▸ DESCRIPTION OF THE TASK
Give back the records below verbatim, please, but without a single image.

▸ Stored entries
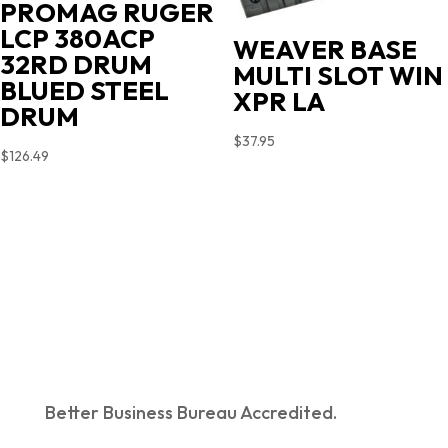
PROMAG RUGER
LCP 380ACP
WEAVER BASE
32RD DRUM
MULTI SLOT WIN
BLUED STEEL
XPR LA
DRUM
$
37.95
$
126.49
Better Business Bureau Accredited.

▸ TASK OUTPUT
PROMAG RUGER
LCP 380ACP
WEAVER BASE
32RD DRUM
MULTI SLOT WIN
BLUED STEEL
XPR LA
DRUM
$
37.95
$
126.49
Better Business Bureau Accredited.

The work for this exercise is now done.